When the section split, `prefix` contains the new post-split prefix and `sibling_key` contains the section key of the sibling section. When there is no split, `prefix` is the same as before the elders change and `sibling_key` is `None`. Splits will be explained in more detail later.
This concludes the elder change.
#### Lagging DKG
Only a supermajority of the elder candidates are necessary to trigger the elders change because only a supermajority is needed to aggregate the `SectionInfo` proposal. This means that some of the candidates (at most `N - supermajority(N)`) might observe the elders' change before they observe the completion of the DKG. In this case they are unable to sign section messages with the new key until they observe the DKG completion. This is not a problem because at least a supermajority of the elders have the new keys and so any section messages sent by them can already be aggregated.
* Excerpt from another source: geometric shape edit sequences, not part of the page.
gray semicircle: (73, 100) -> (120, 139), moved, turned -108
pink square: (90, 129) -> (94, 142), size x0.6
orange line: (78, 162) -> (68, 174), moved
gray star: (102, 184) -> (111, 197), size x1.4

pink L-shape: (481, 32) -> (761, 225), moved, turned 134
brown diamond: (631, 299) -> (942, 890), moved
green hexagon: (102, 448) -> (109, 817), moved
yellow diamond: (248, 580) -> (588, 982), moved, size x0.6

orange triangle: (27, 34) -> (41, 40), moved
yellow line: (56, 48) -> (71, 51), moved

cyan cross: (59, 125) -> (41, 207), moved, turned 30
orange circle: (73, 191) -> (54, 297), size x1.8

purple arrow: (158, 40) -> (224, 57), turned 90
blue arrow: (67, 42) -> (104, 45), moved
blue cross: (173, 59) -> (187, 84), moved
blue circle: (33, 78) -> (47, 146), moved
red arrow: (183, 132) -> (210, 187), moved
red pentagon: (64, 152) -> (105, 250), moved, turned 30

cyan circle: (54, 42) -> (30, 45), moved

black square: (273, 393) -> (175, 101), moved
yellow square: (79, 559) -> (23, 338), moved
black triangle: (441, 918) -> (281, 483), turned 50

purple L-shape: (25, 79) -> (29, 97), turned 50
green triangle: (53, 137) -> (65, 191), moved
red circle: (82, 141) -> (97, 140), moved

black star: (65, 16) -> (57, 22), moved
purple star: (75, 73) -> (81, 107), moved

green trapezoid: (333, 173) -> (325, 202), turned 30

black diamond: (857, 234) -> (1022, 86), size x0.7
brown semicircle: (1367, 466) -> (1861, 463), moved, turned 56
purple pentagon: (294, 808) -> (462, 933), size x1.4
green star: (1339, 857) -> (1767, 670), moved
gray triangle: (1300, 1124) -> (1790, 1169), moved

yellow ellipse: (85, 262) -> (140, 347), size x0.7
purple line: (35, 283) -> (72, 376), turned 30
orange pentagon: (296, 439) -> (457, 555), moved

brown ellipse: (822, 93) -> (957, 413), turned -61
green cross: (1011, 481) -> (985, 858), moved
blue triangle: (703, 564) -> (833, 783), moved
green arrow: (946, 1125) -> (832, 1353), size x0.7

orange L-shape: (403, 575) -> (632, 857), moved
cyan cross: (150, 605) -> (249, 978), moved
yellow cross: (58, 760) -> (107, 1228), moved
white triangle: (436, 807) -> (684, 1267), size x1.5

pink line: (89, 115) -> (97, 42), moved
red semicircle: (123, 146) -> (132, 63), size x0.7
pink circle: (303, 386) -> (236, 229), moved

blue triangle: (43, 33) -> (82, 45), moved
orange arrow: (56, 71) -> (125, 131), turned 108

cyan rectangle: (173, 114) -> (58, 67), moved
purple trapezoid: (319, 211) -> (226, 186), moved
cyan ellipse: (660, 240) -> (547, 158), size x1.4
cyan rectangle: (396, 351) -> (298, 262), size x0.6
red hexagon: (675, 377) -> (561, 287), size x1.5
### Multiple sets of elder candidates
In times of heavy churn there can be multiple sets of elder candidates being considered at the same time. Because different nodes might process the events in different order, there is no guaranteed way to tell which of the candidates are going to be processed first. Some nodes might see one set first but others might see a different one. Due to eventual consistency, everybody should eventually see all the sets, however the order this happens is unspecified. We don't use any ordering algorithm and instead let all the sets be processed concurrently. This means that there can be multiple DKGs (some nodes might even be participating in more than one DKG at a time), multiple different `SectionInfo` agreements and multiple `OurElders` agreements. The conflicts are only eventually resolved by the section chain which - being a CRDT - produces a consistent total order of the section keys without requiring any consensus. See the [Section chain appendix](https://hackmd.io/ERglUv22SrW_c2EjuGz-Cg?both#1-Section-chain-and-proof-chain) for more details.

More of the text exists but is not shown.